Effective park visitation identification

In Shanghai, parks exhibit a characteristic of smaller area and higher density in the urban center, while larger and sparser parks are found in the outskirts. This pattern is consistent with the distribution of cell tower density. For small parks (minimum area 5068.65  ~ m2), their size may be insufficient to encompass the surrounding cell towers. Conversely, for larger parks in suburban areas, the sparse distribution of cell towers can also lead to overlooked park visitations. Expanding a 50-meter buffer around all parks would help address this issue, allowing to minimize the potential omission of park visitation behaviors.

When matching stay regions with park boundaries, consecutive stay regions are merged to determine the duration of park visitations, retaining only the entry and exit times. To eliminate pseudo-park visitations due to overlaps with commercial areas or roads, records of individuals who spent more than 12 hours in a park, which account for approximately 3.23% of the total 27,817,961 activity records, are filtered out, as recreational visitations typically do not exceed this duration. As shown in Fig. 2c, our analysis identified a distinct pattern in the start times of these long-duration activities, with bimodal peaks in the early morning and late evening. These activities, likely related to work or commuting rather than park visits, tend to end in the early morning, further suggesting they are departures from home. We also assume no overnight stays in parks and therefore exclude visitations spanning multiple days, accounting for approximately 3.68% of the activities already filtered by the 12-hour criterion. These visits typically ended in the pre-dawn hours or around 8:00 (Fig. 2d), suggesting irregular park usage. Their removal helps ensure our dataset focuses on typical leisure and recreational park visits.

Moreover, when constructing the network, it is meaningless to establish an edge between the residential polygon and the park for individuals who visit the park only once within the four-month period, as such behavior is considered incidental. Consequently, the analysis is narrowed to include only those who make at least 8 visitations to the park during the four-month period (criteria sensitivity analysis shown in Technical Validation section), resulting in a total of 14,540,972 stable park visitation records from 826,332 valid park visitors (referred to as visitors), reflecting an approximately 84.75% decrease. The percentage changes across different regions, as observed in Fig. 2e, all exceed 80% and show little deviation from the average, suggesting that the filtering process is generally consistent across regions. Some regions of Chongming Island experienced a nearly 100% reduction in visitors, which is likely due to the small residential population and its geographic isolation. This approach helps retain visits to parks with consistent, regular usage, focusing on the group of users whose park visits are less affected by seasonal fluctuations or other external factors. Such visitations are likely to remain relatively stable over time, unless significant urban transformations or policy changes occur. Parks from different regions also displayed diverse patterns (Fig. 2f), further reflecting the richness and diversity within our dataset.

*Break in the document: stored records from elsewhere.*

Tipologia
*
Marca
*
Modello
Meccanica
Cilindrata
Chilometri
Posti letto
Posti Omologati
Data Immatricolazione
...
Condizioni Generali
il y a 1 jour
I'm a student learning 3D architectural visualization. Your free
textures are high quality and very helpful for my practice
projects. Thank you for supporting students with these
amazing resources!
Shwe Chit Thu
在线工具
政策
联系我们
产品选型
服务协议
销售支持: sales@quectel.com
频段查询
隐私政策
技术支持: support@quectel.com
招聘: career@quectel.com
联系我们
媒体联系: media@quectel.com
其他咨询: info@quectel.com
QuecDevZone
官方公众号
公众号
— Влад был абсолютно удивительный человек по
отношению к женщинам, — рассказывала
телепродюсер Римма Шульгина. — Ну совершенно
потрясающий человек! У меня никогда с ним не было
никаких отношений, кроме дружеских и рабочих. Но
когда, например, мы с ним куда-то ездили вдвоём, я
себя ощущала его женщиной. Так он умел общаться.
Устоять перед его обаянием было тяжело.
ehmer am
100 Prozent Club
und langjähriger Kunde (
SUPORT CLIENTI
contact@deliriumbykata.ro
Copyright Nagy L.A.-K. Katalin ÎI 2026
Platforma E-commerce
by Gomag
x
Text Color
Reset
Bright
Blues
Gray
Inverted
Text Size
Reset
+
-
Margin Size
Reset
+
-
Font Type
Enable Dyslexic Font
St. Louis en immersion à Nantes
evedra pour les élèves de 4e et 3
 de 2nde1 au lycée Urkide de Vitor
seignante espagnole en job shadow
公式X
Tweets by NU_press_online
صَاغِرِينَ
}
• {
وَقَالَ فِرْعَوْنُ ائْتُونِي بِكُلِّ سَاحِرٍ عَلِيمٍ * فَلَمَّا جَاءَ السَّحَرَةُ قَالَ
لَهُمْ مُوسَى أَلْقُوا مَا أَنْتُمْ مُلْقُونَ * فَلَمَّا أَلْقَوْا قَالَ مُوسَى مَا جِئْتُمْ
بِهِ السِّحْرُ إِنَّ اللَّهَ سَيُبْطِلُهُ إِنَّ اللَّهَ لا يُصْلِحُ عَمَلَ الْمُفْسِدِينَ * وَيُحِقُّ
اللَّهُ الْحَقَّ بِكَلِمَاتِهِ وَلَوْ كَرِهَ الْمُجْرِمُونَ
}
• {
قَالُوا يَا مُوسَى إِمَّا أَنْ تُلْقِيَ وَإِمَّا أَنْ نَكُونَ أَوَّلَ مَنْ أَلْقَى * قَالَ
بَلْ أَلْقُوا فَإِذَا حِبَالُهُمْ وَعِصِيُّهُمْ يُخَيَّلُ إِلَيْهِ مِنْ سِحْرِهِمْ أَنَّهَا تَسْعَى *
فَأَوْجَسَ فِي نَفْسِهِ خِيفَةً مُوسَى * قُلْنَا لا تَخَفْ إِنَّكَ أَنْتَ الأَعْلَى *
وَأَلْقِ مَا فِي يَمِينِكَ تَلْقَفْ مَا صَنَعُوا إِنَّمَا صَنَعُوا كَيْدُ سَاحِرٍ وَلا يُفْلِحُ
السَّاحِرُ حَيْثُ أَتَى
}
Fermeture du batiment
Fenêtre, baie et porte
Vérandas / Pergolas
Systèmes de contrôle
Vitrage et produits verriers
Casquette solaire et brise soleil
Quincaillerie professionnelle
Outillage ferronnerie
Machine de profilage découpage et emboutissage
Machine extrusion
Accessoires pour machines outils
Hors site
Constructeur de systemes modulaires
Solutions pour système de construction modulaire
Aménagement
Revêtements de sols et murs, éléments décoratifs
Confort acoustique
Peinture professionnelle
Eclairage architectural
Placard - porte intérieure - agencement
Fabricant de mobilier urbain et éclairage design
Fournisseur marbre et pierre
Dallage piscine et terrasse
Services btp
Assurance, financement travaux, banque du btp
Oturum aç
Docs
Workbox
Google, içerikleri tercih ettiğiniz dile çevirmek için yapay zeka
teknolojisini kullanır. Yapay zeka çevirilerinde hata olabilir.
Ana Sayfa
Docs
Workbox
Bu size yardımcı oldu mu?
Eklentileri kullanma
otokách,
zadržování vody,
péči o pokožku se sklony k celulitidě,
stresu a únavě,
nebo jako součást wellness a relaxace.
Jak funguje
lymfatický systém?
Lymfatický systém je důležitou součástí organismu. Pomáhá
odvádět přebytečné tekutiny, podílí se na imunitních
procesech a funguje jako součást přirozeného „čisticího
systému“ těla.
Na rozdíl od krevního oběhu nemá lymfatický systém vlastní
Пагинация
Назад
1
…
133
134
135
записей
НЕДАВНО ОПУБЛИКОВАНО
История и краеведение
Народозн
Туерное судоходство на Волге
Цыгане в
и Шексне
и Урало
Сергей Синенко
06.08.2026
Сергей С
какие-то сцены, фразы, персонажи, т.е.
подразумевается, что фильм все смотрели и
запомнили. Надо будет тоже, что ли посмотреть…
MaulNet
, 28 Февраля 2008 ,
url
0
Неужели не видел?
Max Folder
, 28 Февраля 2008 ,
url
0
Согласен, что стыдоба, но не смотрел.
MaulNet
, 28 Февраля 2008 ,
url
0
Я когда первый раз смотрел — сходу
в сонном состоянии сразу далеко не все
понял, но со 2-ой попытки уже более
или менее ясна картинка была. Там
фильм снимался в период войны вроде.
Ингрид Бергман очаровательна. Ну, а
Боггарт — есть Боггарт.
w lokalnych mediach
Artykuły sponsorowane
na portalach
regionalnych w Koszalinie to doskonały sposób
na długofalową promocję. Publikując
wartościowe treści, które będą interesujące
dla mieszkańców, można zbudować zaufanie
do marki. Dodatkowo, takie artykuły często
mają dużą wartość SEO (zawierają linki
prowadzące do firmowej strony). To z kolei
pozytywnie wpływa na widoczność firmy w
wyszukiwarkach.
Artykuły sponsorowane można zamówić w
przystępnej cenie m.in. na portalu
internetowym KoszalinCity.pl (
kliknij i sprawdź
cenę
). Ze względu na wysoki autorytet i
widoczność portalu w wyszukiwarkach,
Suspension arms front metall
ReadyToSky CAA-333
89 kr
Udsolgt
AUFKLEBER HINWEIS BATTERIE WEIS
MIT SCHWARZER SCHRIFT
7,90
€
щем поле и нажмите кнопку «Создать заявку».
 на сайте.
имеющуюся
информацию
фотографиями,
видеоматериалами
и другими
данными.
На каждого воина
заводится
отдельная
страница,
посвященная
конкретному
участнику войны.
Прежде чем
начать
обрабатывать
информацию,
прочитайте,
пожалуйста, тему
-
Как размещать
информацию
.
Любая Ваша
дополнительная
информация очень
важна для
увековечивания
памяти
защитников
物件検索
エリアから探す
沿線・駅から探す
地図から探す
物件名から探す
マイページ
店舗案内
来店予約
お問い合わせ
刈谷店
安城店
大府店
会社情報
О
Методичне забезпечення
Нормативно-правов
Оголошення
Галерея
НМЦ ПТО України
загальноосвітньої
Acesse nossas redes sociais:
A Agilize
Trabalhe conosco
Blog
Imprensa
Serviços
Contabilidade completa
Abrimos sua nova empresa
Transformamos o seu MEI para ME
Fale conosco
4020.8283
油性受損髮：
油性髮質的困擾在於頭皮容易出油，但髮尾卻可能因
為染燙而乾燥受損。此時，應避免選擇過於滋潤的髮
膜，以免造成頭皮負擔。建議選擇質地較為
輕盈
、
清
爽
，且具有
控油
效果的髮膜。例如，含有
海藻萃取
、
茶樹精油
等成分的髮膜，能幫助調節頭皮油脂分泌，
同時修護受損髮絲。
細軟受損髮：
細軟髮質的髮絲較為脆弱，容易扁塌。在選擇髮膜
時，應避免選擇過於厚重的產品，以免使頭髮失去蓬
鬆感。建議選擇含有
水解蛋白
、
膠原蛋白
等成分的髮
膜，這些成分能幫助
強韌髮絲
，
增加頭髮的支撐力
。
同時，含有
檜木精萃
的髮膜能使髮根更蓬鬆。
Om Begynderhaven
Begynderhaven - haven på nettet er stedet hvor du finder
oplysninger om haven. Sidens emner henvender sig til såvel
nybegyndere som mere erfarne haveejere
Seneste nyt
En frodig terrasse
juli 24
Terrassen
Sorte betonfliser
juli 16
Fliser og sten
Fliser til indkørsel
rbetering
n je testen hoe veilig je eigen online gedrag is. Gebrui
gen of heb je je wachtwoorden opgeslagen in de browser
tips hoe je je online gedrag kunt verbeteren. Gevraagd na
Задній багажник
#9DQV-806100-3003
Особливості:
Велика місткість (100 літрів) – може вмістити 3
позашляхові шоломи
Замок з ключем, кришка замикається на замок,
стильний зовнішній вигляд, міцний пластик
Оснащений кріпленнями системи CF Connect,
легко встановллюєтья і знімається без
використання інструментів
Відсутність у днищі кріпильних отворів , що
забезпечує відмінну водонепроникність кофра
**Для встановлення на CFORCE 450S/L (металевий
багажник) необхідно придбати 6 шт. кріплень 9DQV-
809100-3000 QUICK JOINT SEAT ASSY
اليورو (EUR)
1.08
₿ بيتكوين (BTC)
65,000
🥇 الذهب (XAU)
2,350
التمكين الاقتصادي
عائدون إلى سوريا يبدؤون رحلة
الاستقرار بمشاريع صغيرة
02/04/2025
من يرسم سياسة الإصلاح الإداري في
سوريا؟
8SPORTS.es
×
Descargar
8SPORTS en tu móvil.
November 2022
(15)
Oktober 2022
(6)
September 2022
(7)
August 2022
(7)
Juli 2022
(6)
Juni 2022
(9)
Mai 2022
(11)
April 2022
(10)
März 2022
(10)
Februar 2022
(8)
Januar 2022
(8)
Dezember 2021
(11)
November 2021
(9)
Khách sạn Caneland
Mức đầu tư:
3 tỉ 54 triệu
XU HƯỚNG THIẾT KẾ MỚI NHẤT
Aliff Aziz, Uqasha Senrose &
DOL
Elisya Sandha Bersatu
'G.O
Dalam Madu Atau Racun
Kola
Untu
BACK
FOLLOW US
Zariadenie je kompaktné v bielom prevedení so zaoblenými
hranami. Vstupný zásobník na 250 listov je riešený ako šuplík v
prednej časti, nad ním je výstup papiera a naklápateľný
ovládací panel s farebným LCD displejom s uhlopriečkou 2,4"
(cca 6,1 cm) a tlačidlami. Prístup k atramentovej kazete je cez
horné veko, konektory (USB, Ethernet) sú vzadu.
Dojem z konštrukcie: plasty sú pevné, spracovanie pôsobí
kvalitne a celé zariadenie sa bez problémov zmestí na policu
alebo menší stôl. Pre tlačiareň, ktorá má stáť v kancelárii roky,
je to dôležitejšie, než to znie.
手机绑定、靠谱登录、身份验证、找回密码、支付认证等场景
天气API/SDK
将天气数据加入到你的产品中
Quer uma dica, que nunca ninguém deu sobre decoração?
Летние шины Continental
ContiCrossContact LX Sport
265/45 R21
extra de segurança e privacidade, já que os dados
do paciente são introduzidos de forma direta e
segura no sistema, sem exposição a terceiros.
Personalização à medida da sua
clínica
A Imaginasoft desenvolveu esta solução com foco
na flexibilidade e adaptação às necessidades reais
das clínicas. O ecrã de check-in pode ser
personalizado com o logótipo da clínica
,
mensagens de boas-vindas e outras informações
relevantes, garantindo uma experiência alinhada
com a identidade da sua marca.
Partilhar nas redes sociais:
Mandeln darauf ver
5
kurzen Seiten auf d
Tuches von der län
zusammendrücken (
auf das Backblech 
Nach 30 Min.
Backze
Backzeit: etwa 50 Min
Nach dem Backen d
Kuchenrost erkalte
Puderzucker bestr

Residential polygons partitioning and labeling

Voronoi residential polygons division based on cell towers

In the context of administrative divisions in China, the smallest publicly accessible unit for regional classification is typically at the town level. According to the data from the Seventh National Census conducted in 2020, Shanghai comprises 226 towns, each with a substantial coverage area, indicating a significant diversity in both the residents and regional characteristics within these areas. To enhance the granularity of residential area partitioning, we delineate Shanghai into Voronoi grids based on the spatial distribution of cell towers, which serve as residential polygons. It can be characterized as a partition with the finest resolution, resulting in a total of 38,055 residential polygons, which aligns well with the mobile phone data derived from interactions with cell towers.

POI in polygons

Utilizing fine-grained Voronoi residential polygons enhances the consistency of POI within them, allowing for a more accurate reflection of local socioeconomic characteristics. Data from Baidu Maps45 was employed to apply KDE for incorporating POI properties within the polygons and the POIs are categorized into 12 types here, which can be referred to in rows 2 to 13 in Table 1.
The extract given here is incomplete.